Delighting in What Students Designed and Discovered

Last month’s excellent Lower School Music Department production, Trickster Tales, brought to my mind the writings of the great philosopher and transcendentalist, Henry David Thoreau. I will admit that as a native New Englander and neighbor to Walden Pond, his ethic on many topics was thrust upon my psyche, but as I found my vocation as a teacher, his views on education resonated with truth.
 
“What does education often do?” he pontificated. “It makes a straight-cut ditch out of a meandering brook.” Trickster Tales was by no means a straight-cut ditch.
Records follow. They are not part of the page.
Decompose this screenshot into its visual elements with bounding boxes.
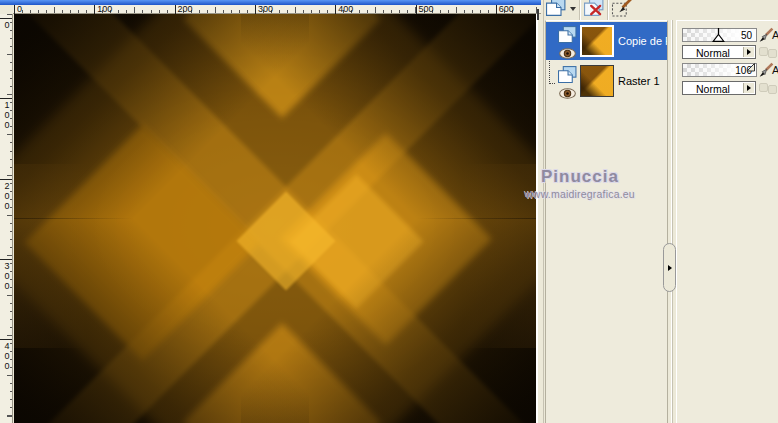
layer-name: Raster 1 [618, 75, 660, 87]
delete-layer-icon [584, 2, 604, 19]
blend-mode-dropdown-layer-1[interactable]: Normal [682, 45, 756, 59]
v-ruler-label: 400 [0, 339, 12, 371]
v-ruler-label: 300 [0, 259, 12, 291]
visibility-eye-icon[interactable] [559, 45, 576, 63]
h-ruler-label: 500 [416, 5, 434, 14]
opacity-badge: A [772, 64, 778, 76]
app-window: 0 100 200 300 400 500 600 0 100 200 300 … [0, 0, 778, 423]
window-title-strip [0, 0, 541, 5]
blend-dropdown-button[interactable] [743, 83, 754, 93]
splitter-arrow-icon [668, 265, 672, 271]
palette-splitter-handle[interactable] [663, 243, 676, 292]
dropdown-arrow-icon [747, 49, 751, 55]
layer-icon-column [558, 24, 580, 58]
edit-brush-icon [611, 3, 633, 20]
layers-palette: Copie de Ras [544, 0, 778, 423]
blend-mode-dropdown-layer-2[interactable]: Normal [682, 81, 756, 95]
opacity-value: 50 [741, 30, 752, 41]
new-layer-dropdown-arrow-icon[interactable] [570, 7, 576, 11]
blend-mode-value: Normal [696, 47, 730, 59]
opacity-slider-handle[interactable] [746, 58, 756, 76]
blend-dropdown-button[interactable] [743, 47, 754, 57]
canvas-shadow-top-right [241, 14, 536, 219]
blend-mode-value: Normal [696, 83, 730, 95]
edit-layer-button[interactable] [611, 0, 635, 22]
link-layers-icon-disabled [759, 83, 778, 94]
h-ruler-label: 100 [94, 5, 112, 14]
layer-row-raster-1[interactable]: Raster 1 [546, 62, 667, 100]
h-ruler-label: 400 [335, 5, 353, 14]
opacity-badge: A [772, 29, 778, 41]
h-ruler-label: 0 [14, 5, 22, 14]
link-layers-icon-disabled [759, 47, 778, 58]
horizontal-ruler: 0 100 200 300 400 500 600 [13, 5, 541, 14]
layer-pages-icon [558, 26, 577, 47]
layer-thumbnail[interactable] [580, 25, 614, 57]
layer-pages-icon [558, 66, 577, 87]
dropdown-arrow-icon [747, 85, 751, 91]
delete-layer-button[interactable] [584, 0, 608, 22]
toolbar-separator [607, 0, 609, 22]
new-layer-button[interactable] [546, 0, 570, 22]
palette-splitter-line [671, 20, 673, 423]
image-canvas[interactable] [14, 14, 536, 423]
panel-gutter [536, 0, 544, 423]
layer-icon-column [558, 64, 580, 98]
canvas-shadow-bottom-right [241, 218, 536, 423]
h-ruler-label: 300 [255, 5, 273, 14]
v-ruler-label: 200 [0, 179, 12, 211]
vertical-ruler: 0 100 200 300 400 [0, 14, 13, 423]
layer-row-copie-de-raster[interactable]: Copie de Ras [546, 22, 667, 60]
layer-name: Copie de Ras [618, 35, 667, 47]
visibility-eye-icon[interactable] [559, 85, 576, 103]
h-ruler-label: 600 [496, 5, 514, 14]
opacity-slider-layer-1[interactable]: 50 [682, 28, 757, 42]
canvas-window-edge-mark [537, 9, 539, 20]
layer-thumbnail[interactable] [580, 65, 614, 97]
v-ruler-label: 0 [0, 18, 12, 30]
ruler-corner [0, 5, 13, 14]
h-ruler-label: 200 [175, 5, 193, 14]
layer-properties-column: 50 A Normal [676, 20, 778, 423]
layers-list: Copie de Ras [545, 20, 668, 423]
new-layer-pages-icon [546, 2, 566, 19]
v-ruler-label: 100 [0, 98, 12, 130]
opacity-slider-layer-2[interactable]: 100 [682, 63, 757, 77]
toolbar-separator [579, 0, 581, 22]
It was an innovative collective of Fourth and Fifth grade students’ minds and hearts, engaging them to adapt literature, write music, create shadow puppets, and perform an original production of their own, where they took on both the roles of leadership and ensemble identity.
 
Delightfully global in perspective, this production celebrated four stories from around the world, which the students adapted to a script format with the mentoring instruction of teachers Alicia Knox, Nora Golden, and our fantastic student teacher, Jackie Newman. Says Knox of the undertaking: “We were looking for a performance project that would create an opportunity for students to take some ownership of their work. When students feel that they are the authors and creators, they are more invested. We also wanted it to feel as “real world” as possible.
 
Instead of just signing up for a task, we had them fill out a job application, complete with reasons why they wanted to work on this team, and what strengths they felt they would bring to the project. The work of putting all the pieces together was a powerful lesson in collaboration.
 
The design teams took the lead on their individual areas, but every student had to make decisions and compromises once the show was in rehearsal. With so many moving parts, everyone had to be focused and engaged.” In looking at the project as a whole, Golden says, “There is no finer way to synthesize what they’ve learned over five years in Lower School music.”
 
I left the theater thinking that this had all the attributes of a solid experience in clearly defined yet innovative Arts Education. There was textual analysis, cross-curricular exploration of where and how music tells stories as well as words, and the tactile creation of puppets, which lent a linear and visual reality to the concepts presented.
 
What is more, the students did this on their own with the careful guidance of their teachers who knew when to tailor advice and suggest changes; however, they did so without allowing it to become an adult project of rote presentation by children. Thoreau would have been proud. At Colorado Academy we are unapologetic proponents of 21st century learning skills, individualized instruction, and of students learning to work as an ensemble while sculpting a voice that will define them as creative young artists and as citizens of the world. That voice was loud and clear in Trickster Tales. Our children are open and enlightened creatures, and we would do well to learn from them. As written in Walden, “The universe is wider than our views of it.”